Era Vicario del obispado vacante de Quito, desde 1562, el Arcediano Pedro Rodríguez de Aguayo, quien vivía en casa elegante y vistosa, edificó la primera Catedral de piedra, la obsequió con una Custodia de plata y hasta acostumbraba subir a la construcción cargando los materiales para dar ejemplo al vecindario. Lamentablemente le agradaba arrogarse atribuciones de la autoridad civil y mantuvo pleitos de jurisdicción con el Gobernador Salazar de Villasante, enjuiciándose mutuamente. Después se adhirió al bando del Oidor Rivas en pugna con el Presidente Santillán y cuando un clérigo habló mal del rey en público, Santillán le hizo apresar y hasta armó un tablado en la plaza central para hacerle quemar con leña. El Arcediano reclamó al preso y se armaron dos bandos, iniciándose una serie de tumultos hasta que arribó el nuevo Obispo, Fray Pedro de la Peña, del Orden de Santo Domingo y sucedió que habiendo finalizado el Concilio de Trento, el Obispo de la Peña convocó a las autoridades en la Catedral y como en mitad de la función litúrgica  observara a unos sujetos que estaban excomulgados, la suspendió hasta que salieran, pero el Presidente se creyó aludido por sus antiguas disputas con Rodríguez de Aguayo y salió del templo, protestando que no volvería a entrar porque lo habían desairado.

En otra ocasión y estando en la iglesia de San Francisco, mientras oía misa, el Notario de la Curia pidió permiso al padre Custodio de la Orden, Fray Juan Cabezas de los Reyes, quien era pariente del presidente, para leer un auto y habiendo comenzado la lectura, pensó Santillán que le habían desairado al no consultarle el asunto y ordenó al Custodio que arrebatara el auto al Notario, lo cual se hizo con violencia y se perturbó el pueblo por el escándalo, pues a un mismo tiempo gritaban el Notario, el Custodio y el Presidente.
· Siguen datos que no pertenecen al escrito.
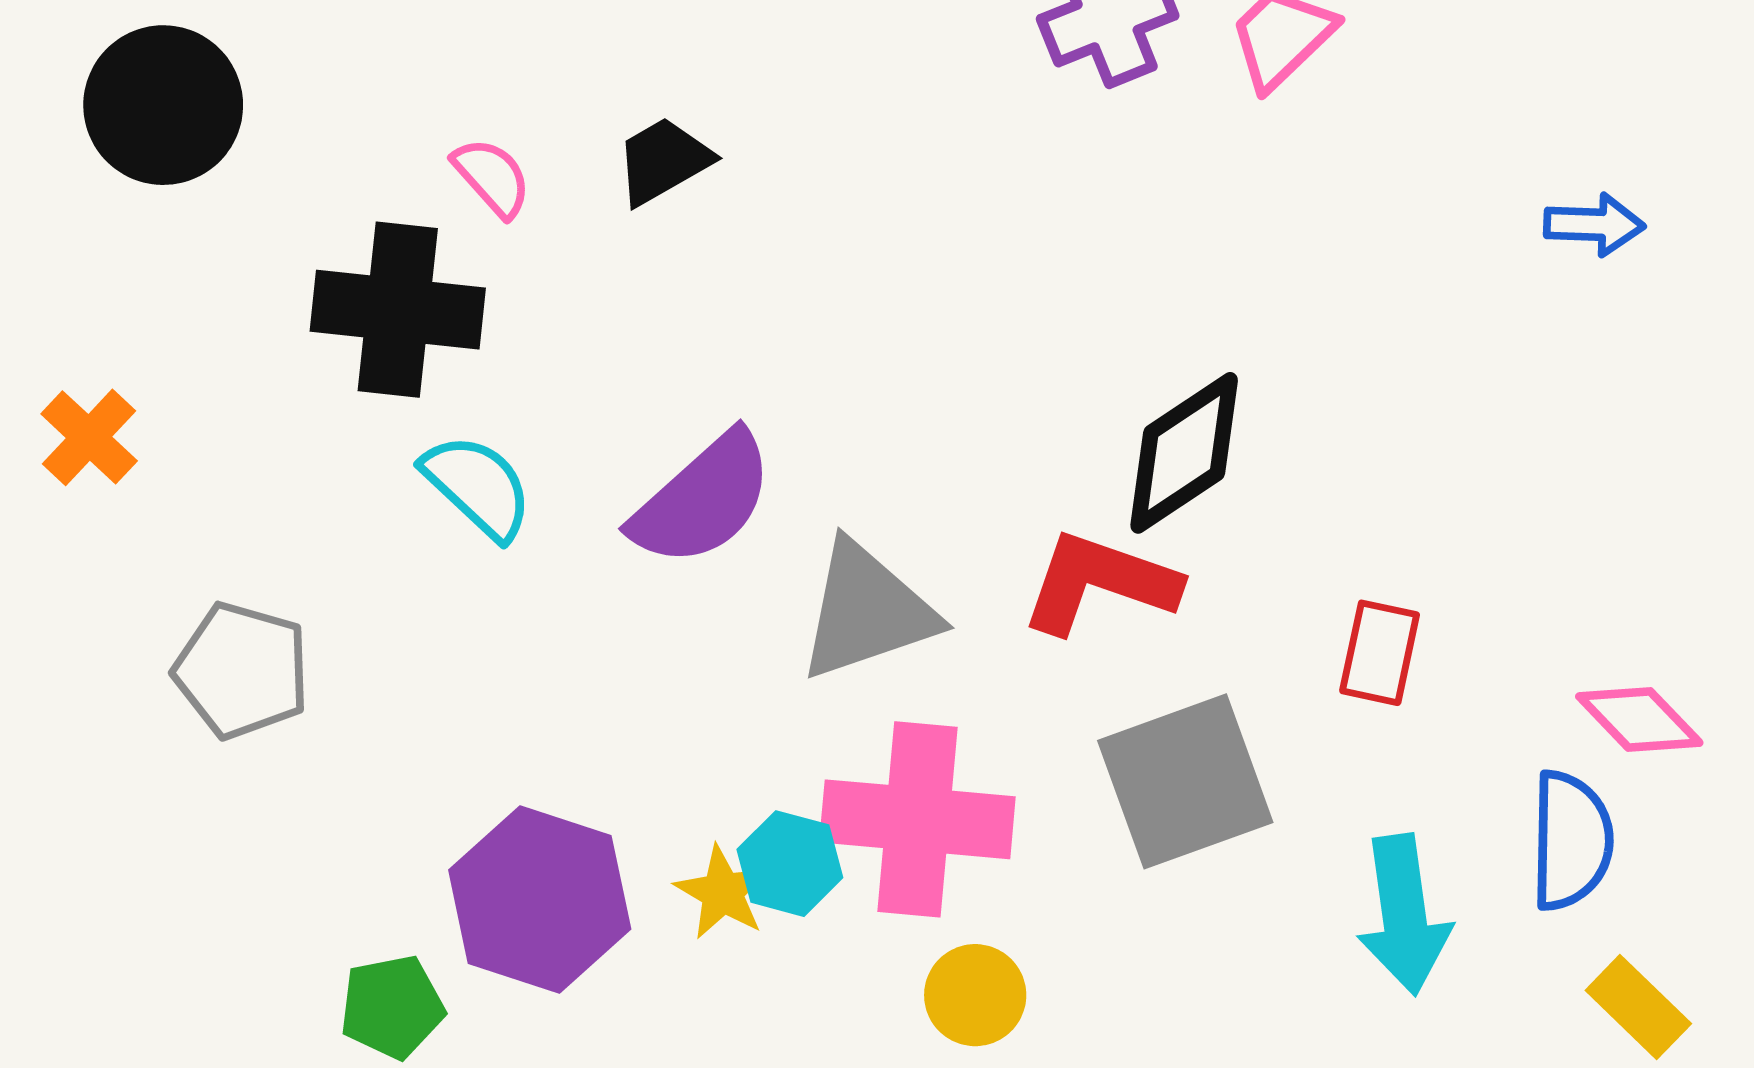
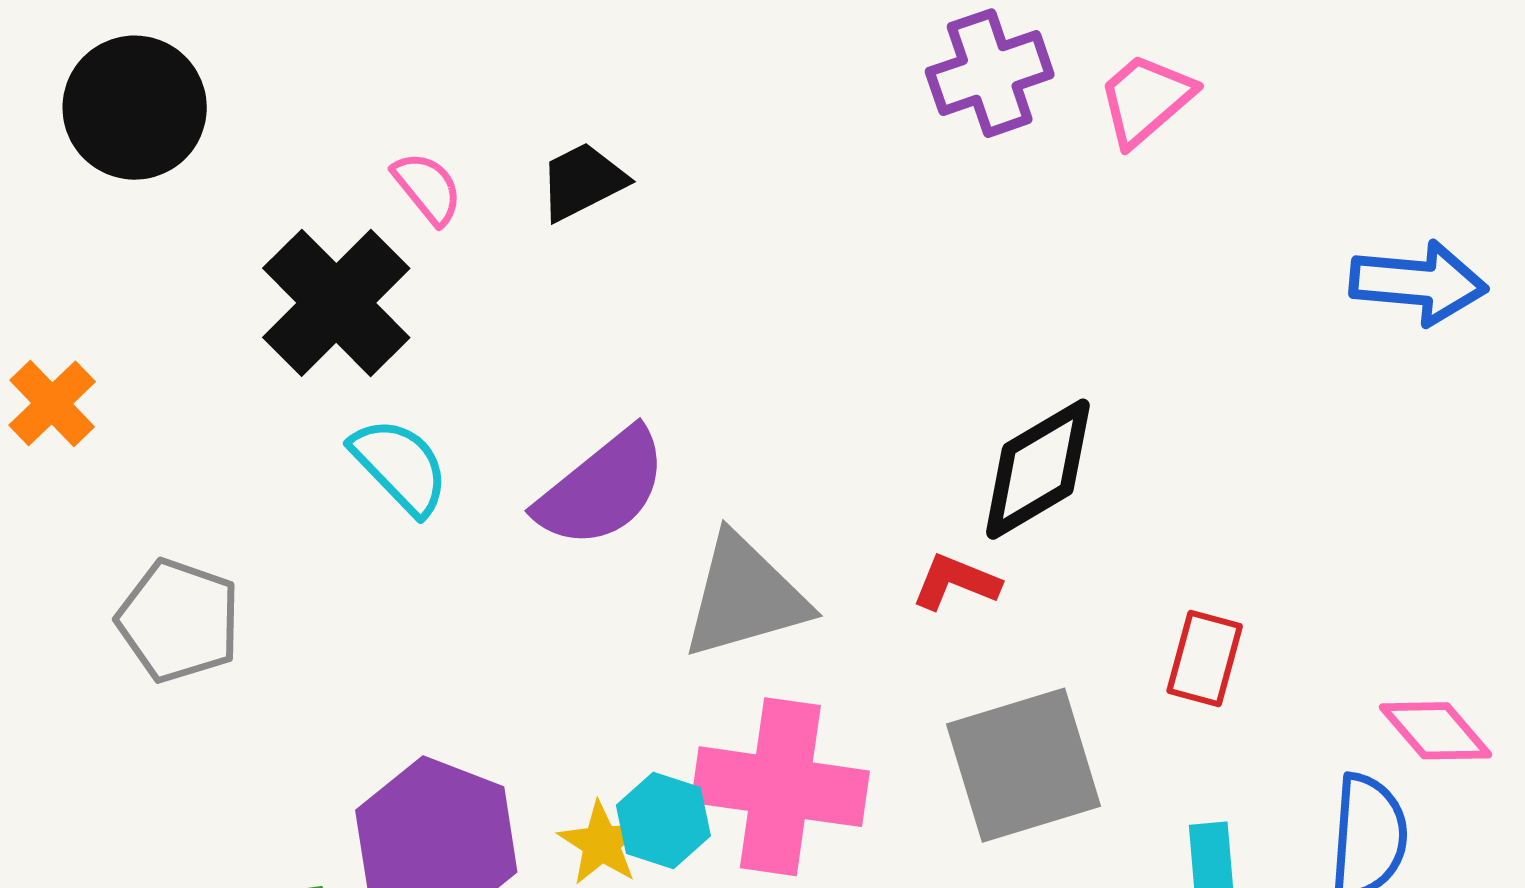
blue arrow: (1594, 225) -> (1418, 283), size x1.5
black cross: (398, 310) -> (336, 303), turned 36
red L-shape: (1100, 583) -> (956, 582), size x0.6

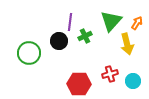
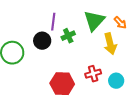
orange arrow: (137, 23) -> (120, 23), turned 104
Por estas razones llegaban numerosas quejas al Virrey, al Consejo de Indias y al mismo Rey, quien dispuso a finales del 67 un Juicio de Residencia y comisionó al Oidor de Panamá, Gabriel de Loarte, quien le privó a Santillán de la plaza de Presidente y desterró por ocho años de América.
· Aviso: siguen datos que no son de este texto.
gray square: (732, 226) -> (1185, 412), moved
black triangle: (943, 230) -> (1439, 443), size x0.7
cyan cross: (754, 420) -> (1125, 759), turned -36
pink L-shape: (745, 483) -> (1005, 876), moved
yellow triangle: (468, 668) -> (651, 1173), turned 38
Viejo y enfermo tuvo que viajar a España, allí se desengañó de las galas del mundo, entró a la vida eclesiástica, le ofrecieron la Cancillería de Granada que no aceptó y vacando el Obispado de la Plata el 74 fue nombrado para esa sede, viajó a Lima se consagró en su Catedral con toda pompa y por manos del Arzobispo Loayza y aunque sufría de “hijada y de mal de piedra” falleció tres meses después, el 7 de Junio de 1575, de otra dolencia muy distinta: una grave congestión pulmonar, sin haberse posesionado. Fue un funcionario correcto, justo y cumplidor de sus obligaciones y existen autores que le señalan bien por el temperamento místico del final de sus días. Tuvo tres hijos, era osado al hablar, gustaba de la pompa y el boato de las ceremonias, pero en materia de protocolos y preeminencias sufría arrebatos e intransigencias que a la postre le acarrearon serios problemas.
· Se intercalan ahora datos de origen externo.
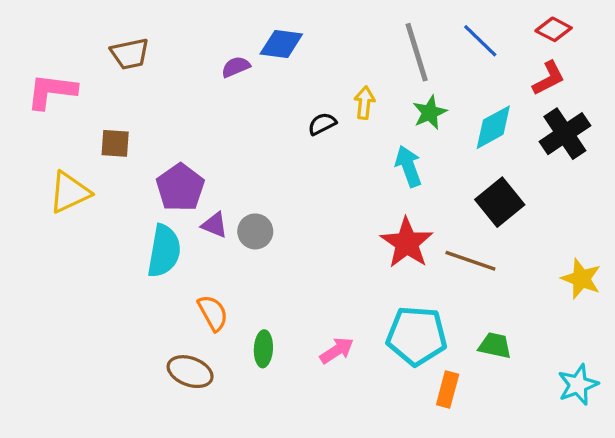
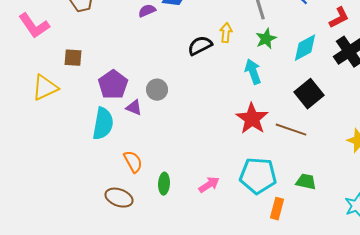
pink L-shape: (52, 91) -> (34, 26), turned -132
black semicircle: (322, 124) -> (200, 46), size x1.4
gray circle: (255, 231) -> (157, 90), moved

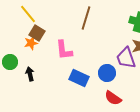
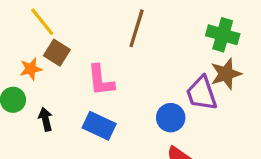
orange star: (31, 43) -> (31, 69), moved
blue rectangle: (79, 78) -> (99, 126), moved

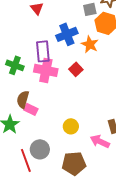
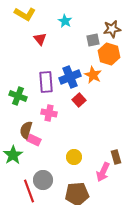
blue cross: (67, 34) -> (70, 77), moved
pink cross: (46, 70) -> (49, 113), moved, size x0.7
pink arrow: (100, 141) -> (103, 172), turned -90

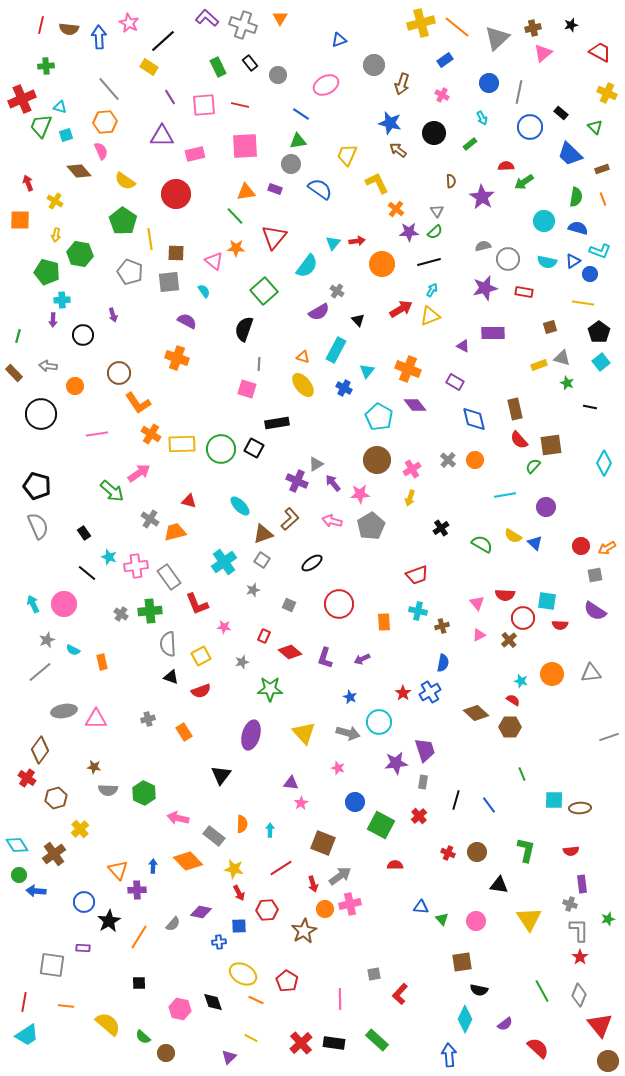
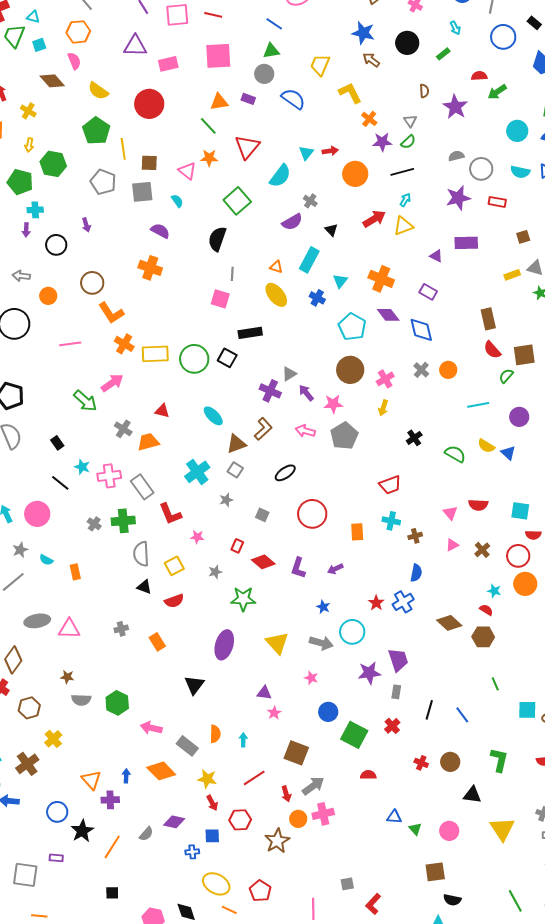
blue diamond: (474, 419) -> (421, 330), moved
red circle: (523, 618) -> (518, 556), moved

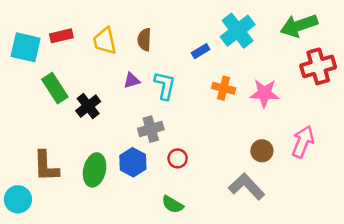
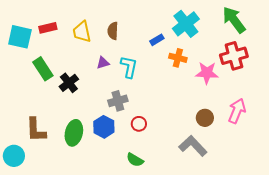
green arrow: (299, 26) -> (234, 20), turned 72
red cross: (318, 66) -> (234, 56), moved
orange cross: (224, 88) -> (178, 58), moved

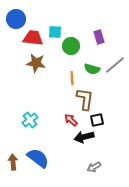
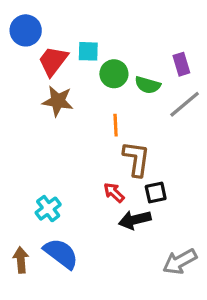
purple rectangle: (99, 37) -> (181, 64), moved
red trapezoid: (33, 38) -> (53, 61), turned -60
green semicircle: (92, 69) -> (148, 85), moved
cyan cross: (30, 120) -> (48, 209), moved
gray arrow: (94, 167) -> (180, 262), moved, size x1.5

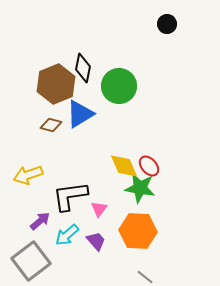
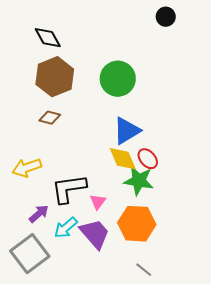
black diamond: (83, 68) -> (48, 38), moved, turned -40
blue triangle: (80, 114) -> (127, 131), moved
purple trapezoid: (96, 241) -> (95, 234), size x1.6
1 La Tasa fijaba turnos en el servicio  indígena a los Encomenderos, quedando el Cacique de cada parcialidad indígena a enviar a las minas uno de cada seis indios vasallos y uno de cada cinco para los trabajos agrícolas. Estos trabajadores debían ser remunerados con el SESMO a finales de cada mes. El Sesmo era la sexta parte de lo que se extrajeses de la mina y debía dividirse entre todos los trabajadores mitayos por partes iguales. El Sesmo eximía a las mujeres y hombres menores de 18 años y mayores de 50, además establecía que cada mitayo debía ser mantenido sano y evangelizado por cuentas del Encomendero. Esta regulación fue promulgada en 1.558 pero su efecto fue contrario al espíritu con que se la creó. En la práctica se prestó para que ciertos españoles abusivos como Pedro Avendaño abusaran sobradamente de los indios mitayos, lo cual acarreó graves rebeliones, especialmente entre los indios Huilliches.